The position is that, under EU VAT law, which, in turn, governs Irish VAT law, golf facilities which are being provided in the course or furtherance of business are properly liable to VAT and there can be no question of exempting them from the tax; on the other hand, golf clubs established on a non-profit making basis, for the benefit of their members, can be exempted from VAT.
The provision, on a commercial basis, of facilities for taking part in sporting activities became liable to VAT at the 12.5 per cent from 1 July 1992. Prior to that date, the position was quite confused. The provision of certain sporting facilities, including golf courses, has been treated as exempt, while the standard rate applied in other cases. However, all sporting facilities provided as part of a hotel operation were liable to VAT at 10 per cent.
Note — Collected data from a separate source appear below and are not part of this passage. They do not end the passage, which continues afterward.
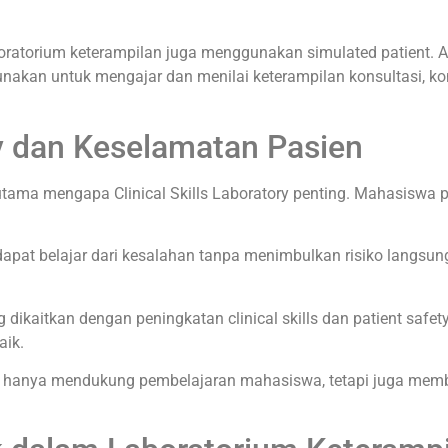
aboratorium keterampilan juga menggunakan simulated patient. 
nakan untuk mengajar dan menilai keterampilan konsultasi, ko
ory dan Keselamatan Pasien
tama mengapa Clinical Skills Laboratory penting. Mahasiswa p
 dapat belajar dari kesalahan tanpa menimbulkan risiko langsu
dikaitkan dengan peningkatan clinical skills dan patient safet
aik.
tidak hanya mendukung pembelajaran mahasiswa, tetapi juga 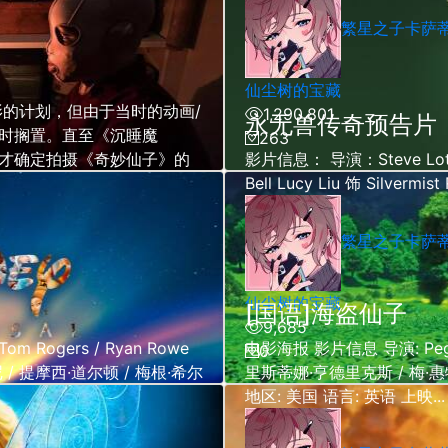
繁星之子卡萨
仙尘树的宝藏
影的计划，但由于当时的动画/
1,290,801
永无兽传奇预告片
时搁置。直至《沉睡魔
263
才确定拍摄《奇妙仙子》的
影片信息： 导演：Steve Lote
Bell Lucy Liu 饰 Silvermist
繁星之子卡萨
仙尘树的宝藏
[国语]海盗仙子
9,685
Rogers / Ryan Rowe
电影海报 影片信息 导演: Pegg
0
尼 / 提摩西·道尔顿 / 梅根·希尔
里斯蒂娜·亨德里克斯 / 梅·惠特
地区: 美国 语言: 英语 上映...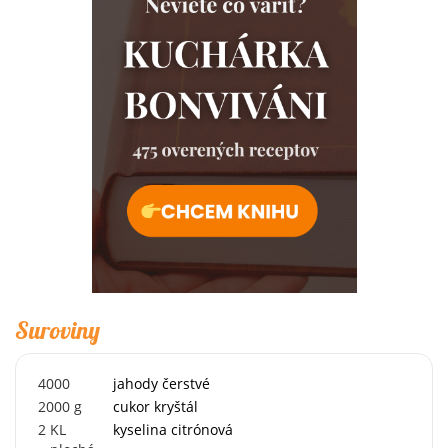
Suroviny
4000
jahody čerstvé
2000
g
cukor kryštál
2
KL
kyselina citrónová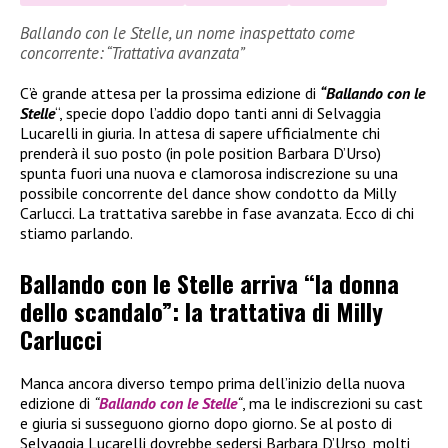
Ballando con le Stelle, un nome inaspettato come
concorrente: “Trattativa avanzata”
C’è grande attesa per la prossima edizione di
“Ballando con le
Stelle
“, specie dopo l’addio dopo tanti anni di Selvaggia
Lucarelli in giuria. In attesa di sapere ufficialmente chi
prenderà il suo posto (in pole position Barbara D’Urso)
spunta fuori una nuova e clamorosa indiscrezione su una
possibile concorrente del dance show condotto da Milly
Carlucci. La trattativa sarebbe in fase avanzata. Ecco di chi
stiamo parlando.
Ballando con le Stelle arriva “la donna
dello scandalo”: la trattativa di Milly
Carlucci
Manca ancora diverso tempo prima dell’inizio della nuova
edizione di
“
Ballando con le Stelle
“
, ma le indiscrezioni su cast
e giuria si susseguono giorno dopo giorno. Se al posto di
Selvaggia Lucarelli dovrebbe sedersi Barbara D’Urso, molti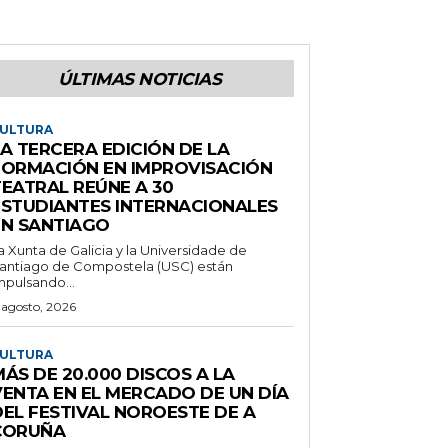
ÚLTIMAS NOTICIAS
ULTURA
A TERCERA EDICIÓN DE LA
FORMACIÓN EN IMPROVISACIÓN
TEATRAL REÚNE A 30
ESTUDIANTES INTERNACIONALES
EN SANTIAGO
a Xunta de Galicia y la Universidade de
antiago de Compostela (USC) están
mpulsando...
 agosto, 2026
ULTURA
ÁS DE 20.000 DISCOS A LA
VENTA EN EL MERCADO DE UN DÍA
DEL FESTIVAL NOROESTE DE A
CORUÑA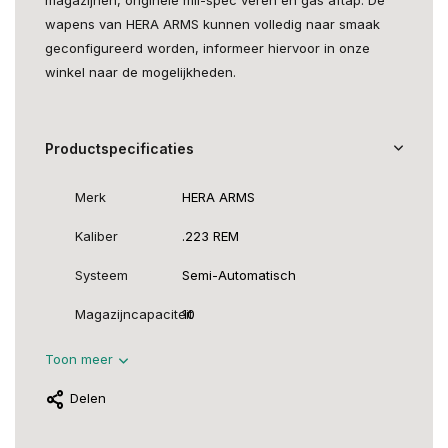
wapens van HERA ARMS kunnen volledig naar smaak
geconfigureerd worden, informeer hiervoor in onze
winkel naar de mogelijkheden.
Productspecificaties
Merk
HERA ARMS
Kaliber
.223 REM
Systeem
Semi-Automatisch
Magazijncapaciteit
10
Toon meer
Delen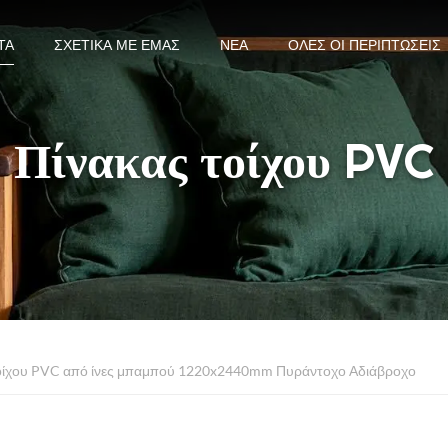
ΤΑ
ΣΧΕΤΙΚΆ ΜΕ ΕΜΆΣ
ΝΈΑ
ΌΛΕΣ ΟΙ ΠΕΡΙΠΤΏΣΕΙΣ
Πίνακας τοίχου PVC
οίχου PVC από ίνες μπαμπού 1220x2440mm Πυράντοχο Αδιάβροχο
This treatment of commercial entities could not have been allowed to continue, as it was contrary to EU rules and created distortions of competition between sporting facilities provided by hotels which were taxable and similar facilities provided by other commercial operators which were exempt. The distortion had become very pronounced because of the trends in the commercial sector over the last few years.
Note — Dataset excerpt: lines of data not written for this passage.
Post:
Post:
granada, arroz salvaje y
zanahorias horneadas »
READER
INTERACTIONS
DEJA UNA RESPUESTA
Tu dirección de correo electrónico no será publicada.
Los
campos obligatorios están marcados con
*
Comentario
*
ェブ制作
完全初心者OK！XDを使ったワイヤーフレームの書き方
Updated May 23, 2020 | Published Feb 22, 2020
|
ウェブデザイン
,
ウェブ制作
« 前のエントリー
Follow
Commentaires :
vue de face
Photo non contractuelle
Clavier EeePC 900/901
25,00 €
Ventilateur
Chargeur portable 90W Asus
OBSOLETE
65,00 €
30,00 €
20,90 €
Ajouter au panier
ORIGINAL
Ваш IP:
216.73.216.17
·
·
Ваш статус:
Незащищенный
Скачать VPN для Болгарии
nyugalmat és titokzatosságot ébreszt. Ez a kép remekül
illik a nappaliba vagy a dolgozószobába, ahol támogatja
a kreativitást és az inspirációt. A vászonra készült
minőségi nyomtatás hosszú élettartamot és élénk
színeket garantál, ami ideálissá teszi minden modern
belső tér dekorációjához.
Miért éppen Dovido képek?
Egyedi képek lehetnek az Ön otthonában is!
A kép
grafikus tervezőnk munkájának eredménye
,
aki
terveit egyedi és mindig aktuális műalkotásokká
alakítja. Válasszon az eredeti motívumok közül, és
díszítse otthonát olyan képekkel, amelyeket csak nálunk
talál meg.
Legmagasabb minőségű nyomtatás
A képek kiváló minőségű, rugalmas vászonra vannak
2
As regards the question of proprietor-owned clubs being at a disadvantage as compared to member-owned clubs, I wish to advise the Deputy that this issue was considered recently by the Government on foot of a study undertaken by my Department in conjunction with the Revenue Commissioners, following representations from the proprietor-owned clubs. While I accept that there is, inevitably, some competition between taxable and non-taxable entities, I am not convinced that, as matters stand, distortion of competition arises between them to a sufficient extent or on a wide enough scale to warrant changing the law.